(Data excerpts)
◇ ◇ ◇ ◇
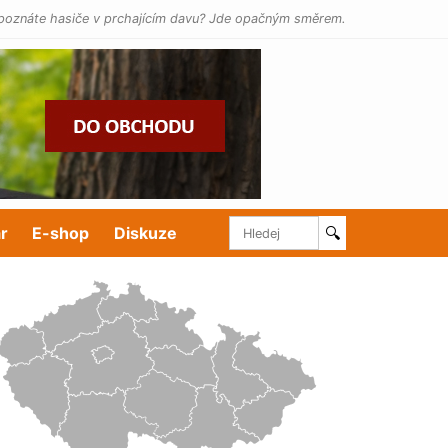
poznáte hasiče v prchajícím davu? Jde opačným směrem.
r
E-shop
Diskuze
🔍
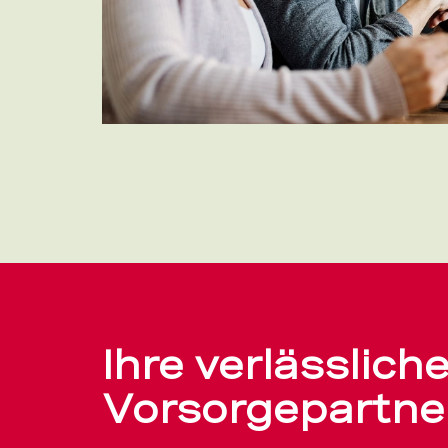
Ihre verlässlich
Vorsorgepartner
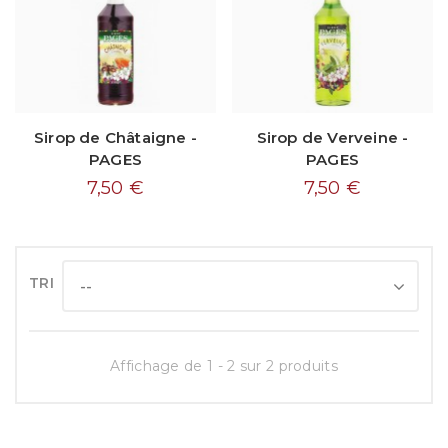
Sirop de Châtaigne -
Sirop de Verveine -
PAGES
PAGES
7,50 €
7,50 €
TRI
--
Affichage de 1 - 2 sur 2 produits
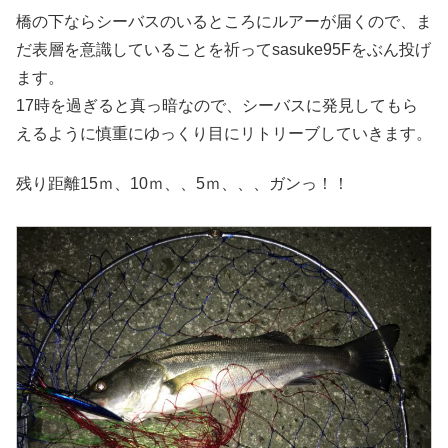
橋の下ならシーバスのいるところにルアーが届くので、ま
だ表層を意識していることを祈ってsasuke95Fをぶん投げ
ます。
17時を過ぎると真っ暗なので、シーバスに発見してもら
えるように慎重にゆっくり目にリトリーブしていきます。
残り距離15ｍ、10ｍ、、5ｍ、、、ガンっ！！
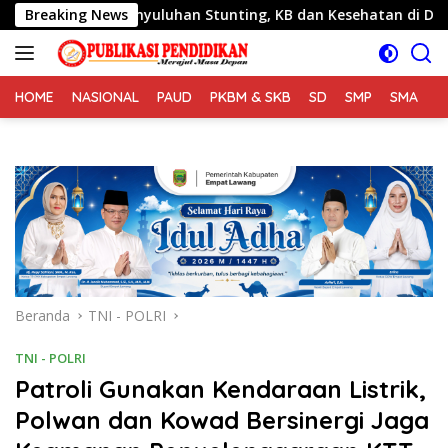
Langsung
 Beri Penyuluhan Stunting, KB dan Kesehatan di Desa Sijaran
Breaking News
ke
konten
HOME
NASIONAL
PAUD
PKBM & SKB
SD
SMP
SMA
S
Beranda
TNI - POLRI
TNI - POLRI
Patroli Gunakan Kendaraan Listrik,
Polwan dan Kowad Bersinergi Jaga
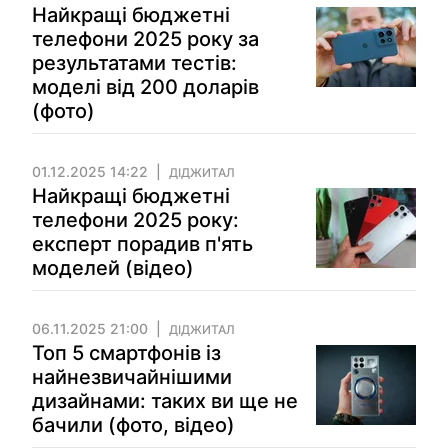
Найкращі бюджетні
телефони 2025 року за
результатами тестів:
моделі від 200 доларів
(фото)
01.12.2025 14:22
ДІДЖИТАЛ
Найкращі бюджетні
телефони 2025 року:
експерт порадив п'ять
моделей (відео)
06.11.2025 21:00
ДІДЖИТАЛ
Топ 5 смартфонів із
найнезвичайнішими
дизайнами: таких ви ще не
бачили (фото, відео)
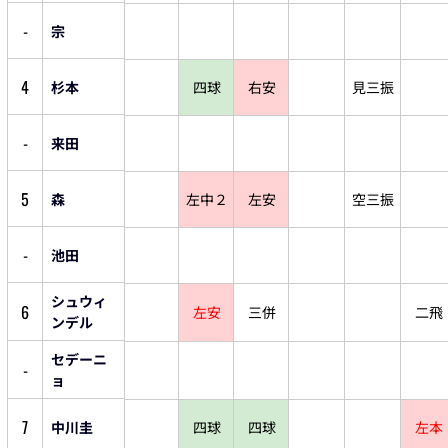
-
宗
4
杉本
四球
右安
見三振
-
来田
5
森
左中２
左安
空三振
-
池田
シュウィ
6
左安
三併
二飛
ンデル
セデーニ
-
ョ
7
中川圭
四球
四球
左本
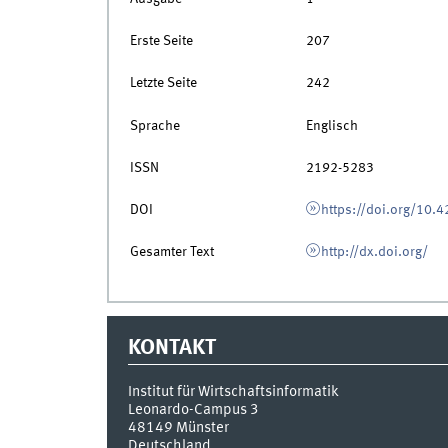
Erste Seite
207
Letzte Seite
242
Sprache
Englisch
ISSN
2192-5283
DOI
https://doi.org/10.
Gesamter Text
http://dx.doi.org/
KONTAKT
Institut für Wirtschaftsinformatik
Leonardo-Campus 3
48149
Münster
Deutschland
◇ ◇ ◇ ◇
_WORK REQUEST_
Lines containing the word "року" are to be pulled from the records and copied.

_EXERCISE ANSWER_
телефони 2025 року за
телефони 2025 року:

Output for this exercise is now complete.